Peter Dahlgren: The theme of the establishment of departments in media and communication is an interesting district. In the USA you had on the turn of the century the emergence of schools of journalism. I think in the 1960s you could start to see the first departments of media studies. In Britain in 1970s , 1980s, in Sweden 1990s. The establishment of these departments was partly determined by the exit from mother disciplines of a number of scholars from sociology and political science who constituted a new department. The problem was that as media scholars started to get their degrees in media studies, the contact with mother disciplines sometimes became very loose and my feeling is that media departments still have to manage a sense of how society works, how politics works etc.

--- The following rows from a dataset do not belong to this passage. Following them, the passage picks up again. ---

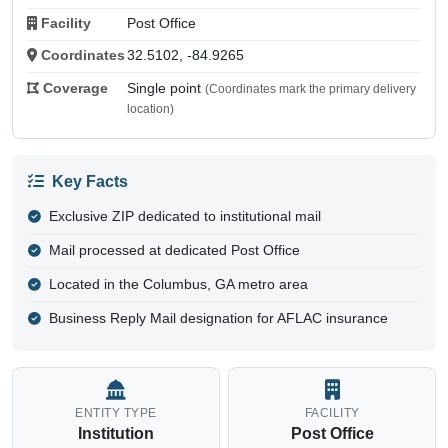
Facility
Post Office
Coordinates
32.5102, -84.9265
Coverage
Single point
(Coordinates mark the primary delivery
location)
Key Facts
Exclusive ZIP dedicated to institutional mail
Mail processed at dedicated Post Office
Located in the Columbus, GA metro area
Business Reply Mail designation for AFLAC insurance
ENTITY TYPE
FACILITY
Institution
Post Office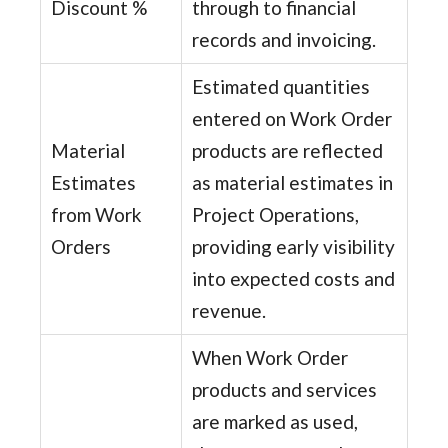
Discount %
through to financial
records and invoicing.
Estimated quantities
entered on Work Order
Material
products are reflected
Estimates
as material estimates in
from Work
Project Operations,
Orders
providing early visibility
into expected costs and
revenue.
When Work Order
products and services
are marked as used,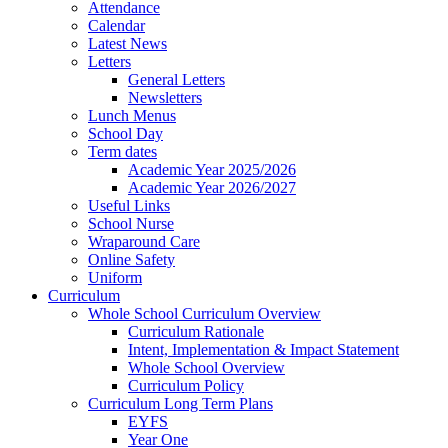
Attendance
Calendar
Latest News
Letters
General Letters
Newsletters
Lunch Menus
School Day
Term dates
Academic Year 2025/2026
Academic Year 2026/2027
Useful Links
School Nurse
Wraparound Care
Online Safety
Uniform
Curriculum
Whole School Curriculum Overview
Curriculum Rationale
Intent, Implementation & Impact Statement
Whole School Overview
Curriculum Policy
Curriculum Long Term Plans
EYFS
Year One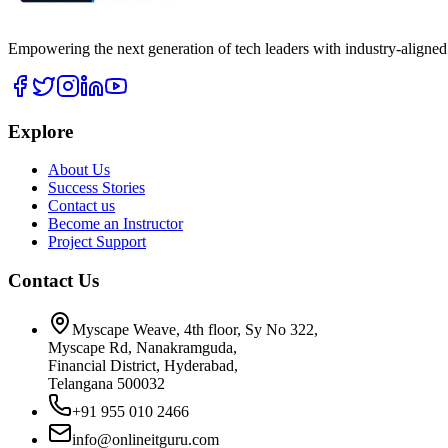
Empowering the next generation of tech leaders with industry-aligned
Explore
About Us
Success Stories
Contact us
Become an Instructor
Project Support
Contact Us
Myscape Weave, 4th floor, Sy No 322,
Myscape Rd, Nanakramguda,
Financial District, Hyderabad,
Telangana 500032
+91 955 010 2466
info@onlineitguru.com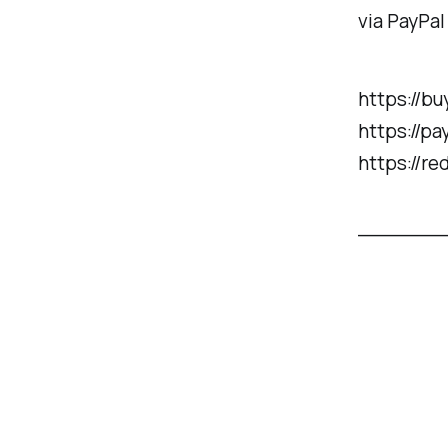
via PayPal
https://b
https://p
https://re
______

And now in the Internet era you have media studies carried out in all the social sciences and humanities disciplines. But I would say that we in media studies have a clear edge because we have grounding in the analysis of institutions, organizations, messages, audiences, users in the whole communication process. I think we do make a better job, although concern over the Internet has spread all around the academia, and in the technical sciences as well. I’m going back to what I’ve said earlier, that media and communication is a central link to other social institutions and social dynamics. I will use an awkward word, mediatization, which points to how other social institutions and practices adapt themselves to the logics, demands and imperatives of the media. The world of politics adjusts itself, the world of sports, etc. The media are no longer peripheral, they are central to a modern society and I think that asks us to actively deal with this.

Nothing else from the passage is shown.